Original literary, dramatic, musical or artistic works (including computer programmes and databases), films, sound recordings, cable programmes, broadcasts and the typographical arrangement of published editions are automatically protected by copyright in the UK if they meet the legal requirements for protection. In general terms, copyright protection may also be given to works first published in (or, in the case of a broadcast or cable programmes, made in or sent from) EU member states, or from countries party to international copyright conventions, the World Trade Organisation, or reciprocal agreements.
Historically, copyright legislation in the UK has differed from some of mainland Europe by its greater emphasis on the “property” owner rather than the original creator. However, the adoption of legislation over the years, not least EU Directives, has been changing this. The copyright owner has rights against unauthorised reproduction, public performance, exhibitions, broadcasting, rental and lending to the public and adaptation of his or her work; and against importing, possessing, dealing with or providing means for unauthorised copies. In most cases the author is the first owner of the copyright, and the term of copyright in literary, dramatic, musical and artistic works, photographs, digital images, etc. is generally the life of the author and a period of 70 years from the year in which he or she dies. For films, the term is generally 70 years and sound recordings and broadcasts are protected for 50 years.
The Digital Britain report of 2009 suggested that the UK should become a ‘global centre for the creative industries in the digital age’. According to the report, key issues for the creative sector include support for content, intellectual property and the problem of internet piracy. To combat illegal downloading the intention is to create a clearer legal framework that establishes a payment-based model, and enables rights holders to pursue transgressions in the courts.
The Digital Economy Act 2017 is wide ranging in scope and includes provision for the electronic communications infrastructure and services, the protection of intellectual property and registered designs, and data sharing. It also confers powers to create an offence for breaking rules on internet and other ticket sales (i.e. secondary ticketing).

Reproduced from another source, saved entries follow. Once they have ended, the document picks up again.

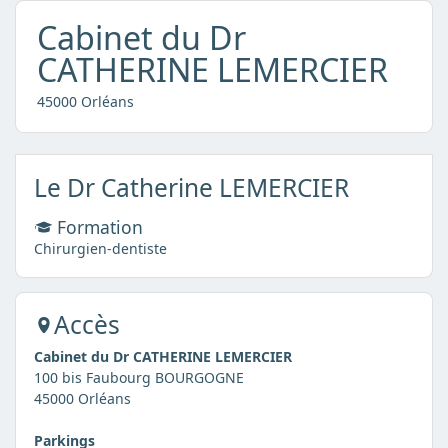
Cabinet du Dr
CATHERINE LEMERCIER
45000 Orléans
Le Dr Catherine LEMERCIER
Formation
Chirurgien-dentiste
Accès
Cabinet du Dr CATHERINE LEMERCIER
100 bis Faubourg BOURGOGNE
45000 Orléans
Parkings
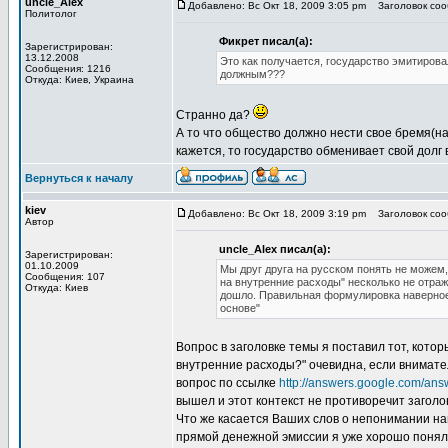
uncle_Alex
Добавлено: Вс Окт 18, 2009 3:05 pm
Заголовок сооб
Политолог
Фикрет писал(а):
Зарегистрирован:
13.12.2008
Это как получается, государство эмитирова
Сообщения: 1216
должным???
Откуда: Киев, Украина
Странно да?
А то что общество должно нести свое бремя(на
кажется, то государство обменивает свой долг 
Вернуться к началу
kiev
Добавлено: Вс Окт 18, 2009 3:19 pm
Заголовок сооб
Автор
uncle_Alex писал(а):
Зарегистрирован:
01.10.2009
Мы друг друга на русском понять не можем
Сообщения: 107
на внутренние расходы" несколько не отраж
Откуда: Киев
дошло. Правильная формулировка наверное 
основе"
Вопрос в заголовке темы я поставил тот, кото
внутренние расходы?" очевидна, если внимате
вопрос по ссылке
http://answers.google.com/ans
вышел и этот контекст не противоречит заголо
Что же касается Ваших слов о непонимании нам
прямой денежной эмиссии я уже хорошо понял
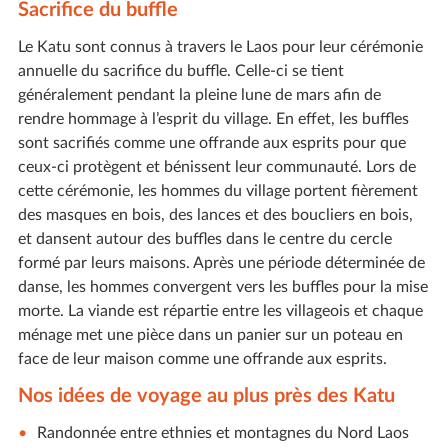
Sacrifice du buffle
Le Katu sont connus à travers le Laos pour leur cérémonie
annuelle du sacrifice du buffle. Celle-ci se tient
généralement pendant la pleine lune de mars afin de
rendre hommage à l’esprit du village. En effet, les buffles
sont sacrifiés comme une offrande aux esprits pour que
ceux-ci protègent et bénissent leur communauté. Lors de
cette cérémonie, les hommes du village portent fièrement
des masques en bois, des lances et des boucliers en bois,
et dansent autour des buffles dans le centre du cercle
formé par leurs maisons. Après une période déterminée de
danse, les hommes convergent vers les buffles pour la mise
morte. La viande est répartie entre les villageois et chaque
ménage met une pièce dans un panier sur un poteau en
face de leur maison comme une offrande aux esprits.
Nos idées de voyage au plus près des Katu
Randonnée entre ethnies et montagnes du Nord Laos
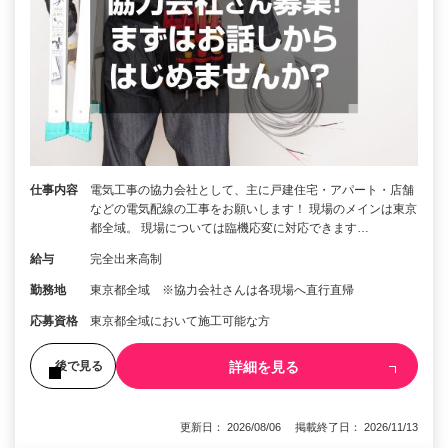
仕事内容
電気工事の協力会社として、主に戸建住宅・アパート・店舗
などの電気配線の工事をお願いします！ 現場のメインは東京
都全域。 現場については臨機応変に対応できます…
給与
完全出来高制
勤務地
東京都全域 ※協力会社さんは各現場へ直行直帰
応募資格
東京都全域において施工可能な方
詳細を見る
後で見る
更新日： 2026/08/06 掲載終了日： 2026/11/13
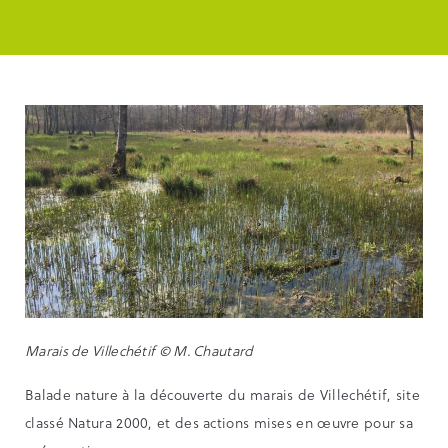
Marais de Villechétif © M. Chautard
Balade nature à la découverte du marais de Villechétif, site
classé Natura 2000, et des actions mises en œuvre pour sa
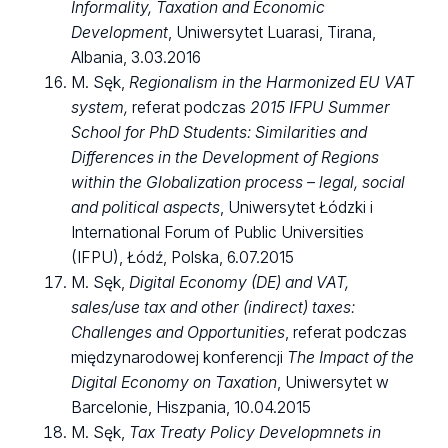
Informality, Taxation and Economic
Development
, Uniwersytet Luarasi, Tirana,
Albania, 3.03.2016
M. Sęk,
Regionalism in the Harmonized EU VAT
system,
referat podczas
2015 IFPU Summer
School for PhD Students: Similarities and
Differences in the Development of Regions
within the Globalization process – legal, social
and political aspects
, Uniwersytet Łódzki i
International Forum of Public Universities
(IFPU), Łódź, Polska, 6.07.2015
M. Sęk,
Digital Economy (DE) and VAT,
sales/use tax and other (indirect) taxes:
Challenges and Opportunities
, referat podczas
międzynarodowej konferencji
The Impact of the
Digital Economy on Taxation
, Uniwersytet w
Barcelonie, Hiszpania, 10.04.2015
M. Sęk,
Tax Treaty Policy Developmnets in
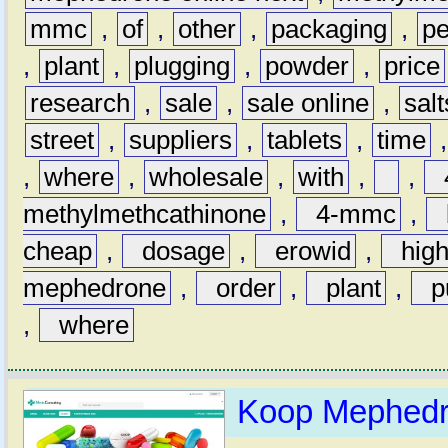
mmc
,
of
,
other
,
packaging
,
pe
,
plant
,
plugging
,
powder
,
price
research
,
sale
,
sale online
,
salt
street
,
suppliers
,
tablets
,
time
,
where
,
wholesale
,
with
,
,
methylmethcathinone
,
4-mmc
,
b
cheap
,
dosage
,
erowid
,
hig
mephedrone
,
order
,
plant
,
pu
,
where
Koop Mephedr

Droit de Suite (artist’s resale rights) was implemented into UK law in 2006. It was extended to the heirs and estates of deceased artists in 2012 (see chapter 4.2.4).
Since 1982, the Public Lending Right Scheme (PLR) has given registered authors, illustrators, translators, editors and photographers royalties from a central government fund for the loans made of their books from public libraries in the UK. Payment is made according to the number of times that author’s books are borrowed based on a sample survey (the rate per loan is 8.52 pence). Currently, over 22,000 individuals receive payments for PLR. The maximum an author can receive per year is GB£ 6,600. The scheme is administered by the British Library and from 2020 e-books and e-audio loans will be included.
The Copyright (Visually Impaired Persons) Act 2002 benefits visually impaired people who have difficulty accessing copyright material in the form in which it is published. Subject to certain conditions, they are able to make single accessible copies of copyright material, such as books, newspapers and instruction manuals, for their personal use without seeking permission from the copyright owners.
There are two types of design rights: the registered design right introduced by the Registered Designs Act 1949 and the unregistered design right introduced by the Copyright, Designs and Patents Act 1988. The former right provides up to 25 years protection, while the unregistered design right protects the shape of a three-dimensional design and the duration is limited to 10 years after it was first sold or 15 years after it was first created (whichever is the earliest). Some updating to registered design provision was made in the Digital Economy Act 2017.
Royalties from copyrighted work are an important generator of income for the UK, e.g. in 2018 it generated GB£ 746 million, an increase of 4.4% on 2017. GB£ 280 million of this figure was collected through reciprocal arrangements with collecting societies worldwide. Licensing bodies and collecting management organisations (CMOs) can agree licenses with users and collect royalties on behalf of users. The Collective Management of Copyright (EU Directive) Regulations 2016 govern the conduct of CMOs. In England and Wales (and the UK as a whole) there are one or more collecting societies for each of the arts and films sectors. These include:
- Performing Rights Society for Music (PRSS): manages the rights of composers, songwriters and publishers.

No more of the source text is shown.